Rate limiting is limiting requests per time period — a fundamental technique to protect APIs from abuse, overload, and unfair usage. Every serious API has rate limits.
Main algorithms:
- Token bucket — bucket with N tokens, each request costs 1, bucket refills R/sec. Allows bursts, smooth long-term rate.
- Leaky bucket — requests enter the bucket, "leak" at constant rate. Smooth output, drop overflow.
- Fixed window — counter per minute/hour, reset at start of window. Simple but has "burst at boundary" problem.
- Sliding window — rolling window, most accurate but more computationally expensive.
Typical limits (2026):
- Stripe API: 100 req/sec (live mode)
- OpenAI API: 500-10,000 req/min depending on tier
- Slack API: 1 req/sec per method (Tier 1)

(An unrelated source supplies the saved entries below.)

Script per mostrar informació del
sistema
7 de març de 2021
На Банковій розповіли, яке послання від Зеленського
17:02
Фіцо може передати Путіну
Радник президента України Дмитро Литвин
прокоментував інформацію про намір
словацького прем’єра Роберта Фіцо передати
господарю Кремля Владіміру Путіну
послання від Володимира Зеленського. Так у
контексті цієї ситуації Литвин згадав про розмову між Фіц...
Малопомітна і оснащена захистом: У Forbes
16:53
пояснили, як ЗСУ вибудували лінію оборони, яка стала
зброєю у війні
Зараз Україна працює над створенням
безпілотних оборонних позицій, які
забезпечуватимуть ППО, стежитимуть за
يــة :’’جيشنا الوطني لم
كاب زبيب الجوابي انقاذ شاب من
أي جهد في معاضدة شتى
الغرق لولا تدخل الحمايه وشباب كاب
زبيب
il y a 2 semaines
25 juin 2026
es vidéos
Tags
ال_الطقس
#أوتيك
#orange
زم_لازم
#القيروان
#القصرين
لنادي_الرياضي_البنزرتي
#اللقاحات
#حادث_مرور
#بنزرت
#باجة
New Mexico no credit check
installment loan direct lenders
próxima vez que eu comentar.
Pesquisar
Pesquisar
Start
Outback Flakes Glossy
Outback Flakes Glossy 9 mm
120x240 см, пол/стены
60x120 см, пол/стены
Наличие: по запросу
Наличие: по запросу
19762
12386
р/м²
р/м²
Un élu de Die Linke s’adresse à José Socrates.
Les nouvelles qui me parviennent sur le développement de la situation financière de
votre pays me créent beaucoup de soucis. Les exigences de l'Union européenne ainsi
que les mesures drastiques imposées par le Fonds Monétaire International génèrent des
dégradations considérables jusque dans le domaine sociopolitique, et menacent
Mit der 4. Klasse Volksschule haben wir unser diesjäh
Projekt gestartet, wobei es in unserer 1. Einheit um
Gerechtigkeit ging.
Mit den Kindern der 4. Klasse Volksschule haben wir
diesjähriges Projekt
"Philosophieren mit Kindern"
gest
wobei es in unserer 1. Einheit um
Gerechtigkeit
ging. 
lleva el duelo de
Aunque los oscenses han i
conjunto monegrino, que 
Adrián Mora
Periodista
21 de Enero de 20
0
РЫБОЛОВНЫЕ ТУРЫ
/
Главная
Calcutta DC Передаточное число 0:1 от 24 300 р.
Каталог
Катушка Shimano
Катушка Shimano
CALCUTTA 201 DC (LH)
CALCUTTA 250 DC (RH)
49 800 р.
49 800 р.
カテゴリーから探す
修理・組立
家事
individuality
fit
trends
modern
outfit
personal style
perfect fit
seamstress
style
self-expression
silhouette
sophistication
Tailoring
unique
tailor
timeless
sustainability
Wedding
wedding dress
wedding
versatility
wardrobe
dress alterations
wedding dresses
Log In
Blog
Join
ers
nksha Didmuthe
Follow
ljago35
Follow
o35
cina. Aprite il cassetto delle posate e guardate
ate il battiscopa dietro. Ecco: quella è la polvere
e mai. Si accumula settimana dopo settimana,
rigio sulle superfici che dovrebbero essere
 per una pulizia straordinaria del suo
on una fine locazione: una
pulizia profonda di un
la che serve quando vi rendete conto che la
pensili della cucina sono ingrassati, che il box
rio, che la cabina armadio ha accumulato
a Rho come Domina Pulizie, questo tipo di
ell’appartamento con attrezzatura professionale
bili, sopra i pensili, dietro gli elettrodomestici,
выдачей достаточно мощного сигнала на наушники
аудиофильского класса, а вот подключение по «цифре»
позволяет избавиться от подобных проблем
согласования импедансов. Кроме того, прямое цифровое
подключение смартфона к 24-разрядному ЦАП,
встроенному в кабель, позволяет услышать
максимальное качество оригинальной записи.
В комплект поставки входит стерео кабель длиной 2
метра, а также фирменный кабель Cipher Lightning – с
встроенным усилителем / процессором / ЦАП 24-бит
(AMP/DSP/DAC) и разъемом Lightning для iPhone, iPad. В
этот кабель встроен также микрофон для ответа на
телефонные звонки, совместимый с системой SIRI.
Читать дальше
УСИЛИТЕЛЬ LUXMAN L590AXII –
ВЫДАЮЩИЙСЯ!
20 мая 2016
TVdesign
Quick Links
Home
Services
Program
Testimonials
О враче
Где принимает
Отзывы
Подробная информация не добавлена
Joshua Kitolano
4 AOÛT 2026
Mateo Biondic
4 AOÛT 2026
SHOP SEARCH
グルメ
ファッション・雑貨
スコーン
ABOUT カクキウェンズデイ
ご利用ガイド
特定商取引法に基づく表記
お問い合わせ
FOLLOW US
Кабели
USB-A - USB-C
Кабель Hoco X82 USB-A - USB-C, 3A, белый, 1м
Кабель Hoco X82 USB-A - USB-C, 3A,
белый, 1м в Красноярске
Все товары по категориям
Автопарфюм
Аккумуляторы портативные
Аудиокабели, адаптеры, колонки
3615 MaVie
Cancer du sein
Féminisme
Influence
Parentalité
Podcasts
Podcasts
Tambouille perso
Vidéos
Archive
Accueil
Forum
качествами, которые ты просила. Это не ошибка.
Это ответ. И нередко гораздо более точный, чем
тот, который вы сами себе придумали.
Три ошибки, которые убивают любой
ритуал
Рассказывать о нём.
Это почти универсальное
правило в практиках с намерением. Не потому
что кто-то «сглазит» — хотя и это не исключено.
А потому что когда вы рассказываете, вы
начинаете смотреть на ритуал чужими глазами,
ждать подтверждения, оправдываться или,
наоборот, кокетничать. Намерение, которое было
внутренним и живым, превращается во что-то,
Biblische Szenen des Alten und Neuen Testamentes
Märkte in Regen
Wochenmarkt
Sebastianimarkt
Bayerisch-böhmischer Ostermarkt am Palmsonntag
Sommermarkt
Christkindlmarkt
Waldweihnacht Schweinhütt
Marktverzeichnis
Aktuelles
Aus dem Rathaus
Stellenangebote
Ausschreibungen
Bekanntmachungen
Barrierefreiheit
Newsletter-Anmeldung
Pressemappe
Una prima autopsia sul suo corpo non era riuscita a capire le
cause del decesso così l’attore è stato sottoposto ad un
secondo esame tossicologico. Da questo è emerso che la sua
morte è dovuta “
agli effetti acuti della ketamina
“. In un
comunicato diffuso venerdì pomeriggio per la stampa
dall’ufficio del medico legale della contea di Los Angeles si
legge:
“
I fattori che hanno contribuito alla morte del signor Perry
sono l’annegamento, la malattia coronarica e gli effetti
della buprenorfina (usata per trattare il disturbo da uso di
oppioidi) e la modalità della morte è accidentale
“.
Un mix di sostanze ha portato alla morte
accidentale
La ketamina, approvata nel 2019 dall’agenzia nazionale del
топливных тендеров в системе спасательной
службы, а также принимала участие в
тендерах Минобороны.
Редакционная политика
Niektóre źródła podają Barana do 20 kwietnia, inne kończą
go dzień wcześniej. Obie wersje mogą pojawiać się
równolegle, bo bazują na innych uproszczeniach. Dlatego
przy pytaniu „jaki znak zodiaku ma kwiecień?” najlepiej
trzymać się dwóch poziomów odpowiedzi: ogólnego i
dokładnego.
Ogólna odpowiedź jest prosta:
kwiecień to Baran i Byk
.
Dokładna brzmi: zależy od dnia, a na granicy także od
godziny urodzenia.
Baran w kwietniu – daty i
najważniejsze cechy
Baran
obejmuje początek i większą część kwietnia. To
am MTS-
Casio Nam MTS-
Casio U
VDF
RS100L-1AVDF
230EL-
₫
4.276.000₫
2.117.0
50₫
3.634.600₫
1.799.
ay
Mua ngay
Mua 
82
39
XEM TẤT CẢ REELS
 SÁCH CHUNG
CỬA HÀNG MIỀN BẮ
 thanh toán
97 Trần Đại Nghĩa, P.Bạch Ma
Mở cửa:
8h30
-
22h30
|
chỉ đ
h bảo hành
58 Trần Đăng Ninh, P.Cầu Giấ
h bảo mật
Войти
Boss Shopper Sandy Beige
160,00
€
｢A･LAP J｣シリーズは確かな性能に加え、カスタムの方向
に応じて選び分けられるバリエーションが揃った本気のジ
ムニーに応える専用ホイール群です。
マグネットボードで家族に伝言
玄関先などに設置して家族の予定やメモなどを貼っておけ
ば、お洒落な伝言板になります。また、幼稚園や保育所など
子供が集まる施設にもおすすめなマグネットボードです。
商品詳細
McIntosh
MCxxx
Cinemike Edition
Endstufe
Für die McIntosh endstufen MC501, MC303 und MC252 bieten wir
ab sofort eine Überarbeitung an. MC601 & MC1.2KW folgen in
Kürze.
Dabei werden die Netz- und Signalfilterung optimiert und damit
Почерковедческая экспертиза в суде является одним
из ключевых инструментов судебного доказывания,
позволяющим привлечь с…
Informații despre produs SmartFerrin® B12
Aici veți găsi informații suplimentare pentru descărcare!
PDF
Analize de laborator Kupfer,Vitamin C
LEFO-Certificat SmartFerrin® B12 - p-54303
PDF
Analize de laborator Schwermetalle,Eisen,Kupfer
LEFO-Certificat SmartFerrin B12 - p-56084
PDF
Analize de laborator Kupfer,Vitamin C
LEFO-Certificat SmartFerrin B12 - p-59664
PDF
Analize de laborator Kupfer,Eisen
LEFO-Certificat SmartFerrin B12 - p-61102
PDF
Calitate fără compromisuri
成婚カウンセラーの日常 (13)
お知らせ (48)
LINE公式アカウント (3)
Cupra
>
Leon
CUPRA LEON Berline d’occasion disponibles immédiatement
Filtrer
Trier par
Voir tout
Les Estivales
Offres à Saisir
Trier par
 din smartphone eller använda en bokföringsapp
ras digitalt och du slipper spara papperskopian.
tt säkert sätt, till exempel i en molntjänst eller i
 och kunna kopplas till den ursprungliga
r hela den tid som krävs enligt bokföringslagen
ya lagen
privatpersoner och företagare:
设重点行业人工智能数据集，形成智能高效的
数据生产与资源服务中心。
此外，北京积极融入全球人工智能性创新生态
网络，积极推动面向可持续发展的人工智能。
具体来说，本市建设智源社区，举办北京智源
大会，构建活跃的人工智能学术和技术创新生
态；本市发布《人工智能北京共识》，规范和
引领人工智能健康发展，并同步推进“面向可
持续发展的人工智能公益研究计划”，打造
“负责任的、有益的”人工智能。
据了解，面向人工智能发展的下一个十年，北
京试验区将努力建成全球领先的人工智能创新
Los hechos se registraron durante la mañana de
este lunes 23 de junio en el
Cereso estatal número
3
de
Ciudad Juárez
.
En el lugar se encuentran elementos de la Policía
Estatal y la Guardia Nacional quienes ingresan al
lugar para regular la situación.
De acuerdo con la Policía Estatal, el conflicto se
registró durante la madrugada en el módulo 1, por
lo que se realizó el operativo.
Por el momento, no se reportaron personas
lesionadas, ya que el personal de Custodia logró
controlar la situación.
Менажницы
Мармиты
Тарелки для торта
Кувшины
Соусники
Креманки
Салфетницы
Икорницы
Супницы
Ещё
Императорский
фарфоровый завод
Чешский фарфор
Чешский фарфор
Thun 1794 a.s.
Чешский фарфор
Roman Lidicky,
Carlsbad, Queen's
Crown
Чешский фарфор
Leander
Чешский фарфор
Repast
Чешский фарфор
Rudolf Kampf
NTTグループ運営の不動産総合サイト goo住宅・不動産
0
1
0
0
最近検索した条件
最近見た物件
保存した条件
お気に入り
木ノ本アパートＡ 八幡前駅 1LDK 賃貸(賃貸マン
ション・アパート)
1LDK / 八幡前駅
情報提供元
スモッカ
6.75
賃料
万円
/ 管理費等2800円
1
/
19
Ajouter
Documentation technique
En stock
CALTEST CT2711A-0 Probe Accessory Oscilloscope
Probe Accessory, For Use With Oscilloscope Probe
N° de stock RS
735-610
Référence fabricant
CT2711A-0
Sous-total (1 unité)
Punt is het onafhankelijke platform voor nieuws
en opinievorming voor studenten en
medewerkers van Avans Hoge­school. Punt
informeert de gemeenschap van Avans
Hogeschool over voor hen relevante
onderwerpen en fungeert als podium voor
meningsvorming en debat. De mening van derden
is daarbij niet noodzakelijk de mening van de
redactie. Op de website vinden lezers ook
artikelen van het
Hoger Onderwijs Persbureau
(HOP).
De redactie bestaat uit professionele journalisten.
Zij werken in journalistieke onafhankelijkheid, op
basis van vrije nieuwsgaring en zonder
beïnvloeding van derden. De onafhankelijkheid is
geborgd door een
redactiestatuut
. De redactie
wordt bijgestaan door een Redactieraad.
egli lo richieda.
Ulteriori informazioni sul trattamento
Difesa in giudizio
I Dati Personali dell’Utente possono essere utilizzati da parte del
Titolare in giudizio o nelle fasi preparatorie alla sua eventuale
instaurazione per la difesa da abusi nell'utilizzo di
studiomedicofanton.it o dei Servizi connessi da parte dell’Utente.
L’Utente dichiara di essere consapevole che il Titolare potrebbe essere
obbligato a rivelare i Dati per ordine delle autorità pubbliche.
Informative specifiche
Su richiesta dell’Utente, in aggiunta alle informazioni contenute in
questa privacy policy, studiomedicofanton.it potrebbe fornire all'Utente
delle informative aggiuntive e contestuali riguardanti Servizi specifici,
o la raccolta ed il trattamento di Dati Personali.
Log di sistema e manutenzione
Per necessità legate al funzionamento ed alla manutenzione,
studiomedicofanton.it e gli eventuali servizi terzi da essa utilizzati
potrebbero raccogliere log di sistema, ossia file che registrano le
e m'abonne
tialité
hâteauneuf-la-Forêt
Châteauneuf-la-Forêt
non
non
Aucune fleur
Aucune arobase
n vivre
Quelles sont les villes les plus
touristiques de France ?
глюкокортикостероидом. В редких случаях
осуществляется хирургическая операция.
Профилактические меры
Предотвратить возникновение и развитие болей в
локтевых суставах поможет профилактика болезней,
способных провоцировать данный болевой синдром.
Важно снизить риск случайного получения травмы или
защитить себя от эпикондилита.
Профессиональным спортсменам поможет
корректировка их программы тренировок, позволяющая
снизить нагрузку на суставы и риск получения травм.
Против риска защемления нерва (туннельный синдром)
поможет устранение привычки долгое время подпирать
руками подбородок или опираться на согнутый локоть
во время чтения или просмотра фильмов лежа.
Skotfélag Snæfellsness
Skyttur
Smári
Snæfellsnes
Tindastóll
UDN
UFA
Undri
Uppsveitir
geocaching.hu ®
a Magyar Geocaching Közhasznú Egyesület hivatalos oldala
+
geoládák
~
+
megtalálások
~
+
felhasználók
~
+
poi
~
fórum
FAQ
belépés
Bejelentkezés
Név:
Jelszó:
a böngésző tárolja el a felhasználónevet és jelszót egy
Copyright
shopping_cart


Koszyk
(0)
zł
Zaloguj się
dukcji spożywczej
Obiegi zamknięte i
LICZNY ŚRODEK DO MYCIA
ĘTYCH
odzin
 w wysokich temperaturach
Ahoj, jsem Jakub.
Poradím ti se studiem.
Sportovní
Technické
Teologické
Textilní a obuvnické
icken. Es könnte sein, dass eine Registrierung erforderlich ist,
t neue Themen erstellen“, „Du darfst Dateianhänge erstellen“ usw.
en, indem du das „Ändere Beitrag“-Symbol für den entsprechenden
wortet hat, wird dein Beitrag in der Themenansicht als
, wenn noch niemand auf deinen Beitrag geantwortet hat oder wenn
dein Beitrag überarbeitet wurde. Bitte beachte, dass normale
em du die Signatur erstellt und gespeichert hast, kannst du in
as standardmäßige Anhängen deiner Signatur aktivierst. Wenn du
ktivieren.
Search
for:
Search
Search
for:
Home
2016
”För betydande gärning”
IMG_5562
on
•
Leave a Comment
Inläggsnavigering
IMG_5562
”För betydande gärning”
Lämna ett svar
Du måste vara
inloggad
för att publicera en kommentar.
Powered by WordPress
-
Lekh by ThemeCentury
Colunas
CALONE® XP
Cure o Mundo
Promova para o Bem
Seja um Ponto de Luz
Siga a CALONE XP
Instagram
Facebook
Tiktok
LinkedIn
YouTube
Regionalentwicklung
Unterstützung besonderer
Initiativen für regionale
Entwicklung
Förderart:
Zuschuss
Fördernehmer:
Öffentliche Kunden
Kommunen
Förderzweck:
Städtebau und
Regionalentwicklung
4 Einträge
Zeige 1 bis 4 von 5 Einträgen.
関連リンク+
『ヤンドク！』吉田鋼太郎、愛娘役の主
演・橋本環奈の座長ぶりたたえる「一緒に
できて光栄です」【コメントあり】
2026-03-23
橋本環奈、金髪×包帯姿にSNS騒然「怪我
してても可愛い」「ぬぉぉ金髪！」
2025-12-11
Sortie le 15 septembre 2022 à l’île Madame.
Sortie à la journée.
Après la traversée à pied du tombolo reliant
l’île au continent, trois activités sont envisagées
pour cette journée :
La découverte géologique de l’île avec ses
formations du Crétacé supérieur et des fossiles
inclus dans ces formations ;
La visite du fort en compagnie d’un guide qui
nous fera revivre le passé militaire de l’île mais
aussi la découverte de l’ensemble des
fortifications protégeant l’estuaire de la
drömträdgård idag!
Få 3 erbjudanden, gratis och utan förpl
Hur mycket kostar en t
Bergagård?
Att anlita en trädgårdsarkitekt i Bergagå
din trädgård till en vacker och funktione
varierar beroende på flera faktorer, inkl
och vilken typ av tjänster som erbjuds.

- LinkedIn: 500 actions/day (very restrictive)
Headers to recognize: X-RateLimit-Limit, X-RateLimit-Remaining, X-RateLimit-Reset, Retry-After. Production integrations should respect these headers, not rely on hardcoded limits.
What to do when hitting limit: exponential backoff retry, do NOT retry immediately — that escalates the problem. For bulk operations: spread requests evenly, plan around limits, use batch endpoints if available.